O fato é que a tentativa de suicídio indica algo errado com o indivíduo, e a negligência, nesses casos, tende a produzir resultados negativos. Para comentar essa questão, o Olhar Virtual conversou com Rogério Lustosa, doutor em Psicologia e professor da Escola de Serviço Social (ESS), que enfatizou a necessidade de desmistificar a figura do paciente suicida. Entrevistamos também Benito Lopes, auxiliar de escritório, aos 60 anos, que tentou pôr fim à própria vida em 3 ocasiões. Confira.

Rogério Lustosa

Professor da Escola de Serviço Social


“A discussão do suicídio é algo que tem a ver com a cultura, com a economia, com a família, com o lado singular do sujeito, mas também com o contexto social.
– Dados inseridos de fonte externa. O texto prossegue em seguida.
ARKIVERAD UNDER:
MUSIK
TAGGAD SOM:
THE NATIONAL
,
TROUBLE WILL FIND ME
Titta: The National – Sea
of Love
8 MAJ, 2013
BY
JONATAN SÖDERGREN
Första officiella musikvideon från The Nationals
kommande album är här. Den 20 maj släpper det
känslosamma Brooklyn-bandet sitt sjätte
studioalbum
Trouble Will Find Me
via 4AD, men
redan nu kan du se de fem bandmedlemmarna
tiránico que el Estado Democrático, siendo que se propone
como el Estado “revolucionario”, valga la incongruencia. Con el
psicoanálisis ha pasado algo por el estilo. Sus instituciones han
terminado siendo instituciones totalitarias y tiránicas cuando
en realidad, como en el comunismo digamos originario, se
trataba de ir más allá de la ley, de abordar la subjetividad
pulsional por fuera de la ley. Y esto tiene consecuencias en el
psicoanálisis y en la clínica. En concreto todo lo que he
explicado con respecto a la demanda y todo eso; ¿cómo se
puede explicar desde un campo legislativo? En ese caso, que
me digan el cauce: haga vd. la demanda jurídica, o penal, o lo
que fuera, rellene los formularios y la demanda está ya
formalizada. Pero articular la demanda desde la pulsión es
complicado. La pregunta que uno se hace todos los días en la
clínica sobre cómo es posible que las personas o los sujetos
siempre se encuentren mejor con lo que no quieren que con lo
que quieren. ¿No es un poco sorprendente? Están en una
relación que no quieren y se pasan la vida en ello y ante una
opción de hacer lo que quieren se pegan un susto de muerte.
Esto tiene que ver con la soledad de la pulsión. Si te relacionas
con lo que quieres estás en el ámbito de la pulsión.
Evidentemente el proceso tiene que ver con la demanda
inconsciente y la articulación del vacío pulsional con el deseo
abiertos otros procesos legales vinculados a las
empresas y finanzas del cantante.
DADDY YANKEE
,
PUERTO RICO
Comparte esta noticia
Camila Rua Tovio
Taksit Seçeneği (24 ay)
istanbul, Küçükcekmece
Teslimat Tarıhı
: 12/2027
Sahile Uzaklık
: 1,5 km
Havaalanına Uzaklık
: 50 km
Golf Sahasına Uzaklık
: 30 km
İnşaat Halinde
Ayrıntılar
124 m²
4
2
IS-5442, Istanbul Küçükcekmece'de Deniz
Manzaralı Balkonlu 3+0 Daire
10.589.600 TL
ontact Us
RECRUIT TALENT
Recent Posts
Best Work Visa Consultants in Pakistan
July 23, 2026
Em suma: tal acontecimento, se possível, tem a ver também com o tipo de vida adotado.

Dizer que uma pessoa ao tentar se matar está querendo chamar a atenção é um preconceito e não ajuda em nada, principalmente em termos da prevenção e de tratamento. Diante das tentativas de suicídio, caso queiramos realmente reverter a tendência autodestrutiva desses pacientes, acima de tudo, faz-se necessário desenvolvermos a sabedoria de darmos o devido valor às tentativas: antes de elas serem uma mera ‘manipulação’, um dito ‘ataque histérico’ e outras designações do gênero, é um signo de que algo não está bem. Por outro lado, diante delas, se não podemos desmerecê-las por tais preconceitos, também não é recomendável superdimensioná-las.
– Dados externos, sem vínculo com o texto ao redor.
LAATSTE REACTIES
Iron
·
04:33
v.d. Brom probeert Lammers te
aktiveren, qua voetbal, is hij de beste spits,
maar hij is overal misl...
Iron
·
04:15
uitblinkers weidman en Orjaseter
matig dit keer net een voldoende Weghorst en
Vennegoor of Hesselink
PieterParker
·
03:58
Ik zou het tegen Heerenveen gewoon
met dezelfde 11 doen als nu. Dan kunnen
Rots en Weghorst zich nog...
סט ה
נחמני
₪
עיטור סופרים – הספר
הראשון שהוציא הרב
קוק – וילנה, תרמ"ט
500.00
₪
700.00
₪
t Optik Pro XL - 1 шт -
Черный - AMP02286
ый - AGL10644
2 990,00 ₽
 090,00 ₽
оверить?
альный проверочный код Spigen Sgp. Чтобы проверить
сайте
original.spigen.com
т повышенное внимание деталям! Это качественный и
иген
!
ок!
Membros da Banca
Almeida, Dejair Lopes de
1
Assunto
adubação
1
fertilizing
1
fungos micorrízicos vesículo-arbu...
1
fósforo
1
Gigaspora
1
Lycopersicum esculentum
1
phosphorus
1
É necessário que se procure, o mais rápido possível, um tratamento psicológico para que a família e o paciente aprendam a lidar com isso e, quem sabe, busquem reverter tal tendência.

O suicida ou o paciente suicida não deve ser visto como um ‘fraco’, alguém sob o domínio de alguma força demoníaca ou outro reducionismo qualquer; ao contrário, ele é alguém que, de alguma maneira, está sofrendo, e que, devido a uma pluralidade de fatores, está nos sinalizando que pode ter algo errado na sua vida pessoal e na nossa vida coletiva, vida essa que não só foi criada pelo próprio homem, como também interessa a todos nós.”

Benito Lopes

Auxiliar de escritório


“Em 1983, eu estava trabalhando, fazendo um bico em uma festa. Quando já passava das 22h, eu fui até o dono da festa e pedi que ele me pagasse para eu poder ir embora e voltar para a casa. Ele disse que eu não poderia ir embora, falou que eu teria que ficar lá até que ele resolvesse me pagar. Aí eu corri para o banheiro e pensei em me matar. Se eu morresse, seria pior pra ele. Tomei todos os remédios que vi pela frente. O dono da casa bateu na porta dizendo que eu estava muito quieto no banheiro. Eu não conseguia mais responder. Só chorava. A esposa dele arrombou a porta, mas eu consegui sair correndo da casa. Atravessei a rua e entrei em um bar. Pedi uma dose de 51 (marca de aguardente) porque eu sabia que, quando tomasse, pioraria tudo.

Eu dizia para o dono do bar me dar a bebida porque queria ir para o outro lado da vida. Depois de ter tomado a cachaça, não me lembro mais de nada. Acordei no hospital. O médico perguntou por que eu tinha feito aquilo. Eu respondi que tinha sido uma fraqueza minha.

Tentei suicídio ainda outras duas vezes, mas nunca procurei ajuda. Quando fico deprimido, só penso em morrer. Eu acho que a morte vai sim resolver os meus problemas. As pessoas me dizem que não devo pensar em morrer para afetar aqueles que não gostam de mim, mas, se eu pudesse, já estaria morto.
A idéia de morte fica sempre na minha cabeça. Às vezes, passo noites acordado pensando nisso. Então eu rezo. A oração tira isso de mim.”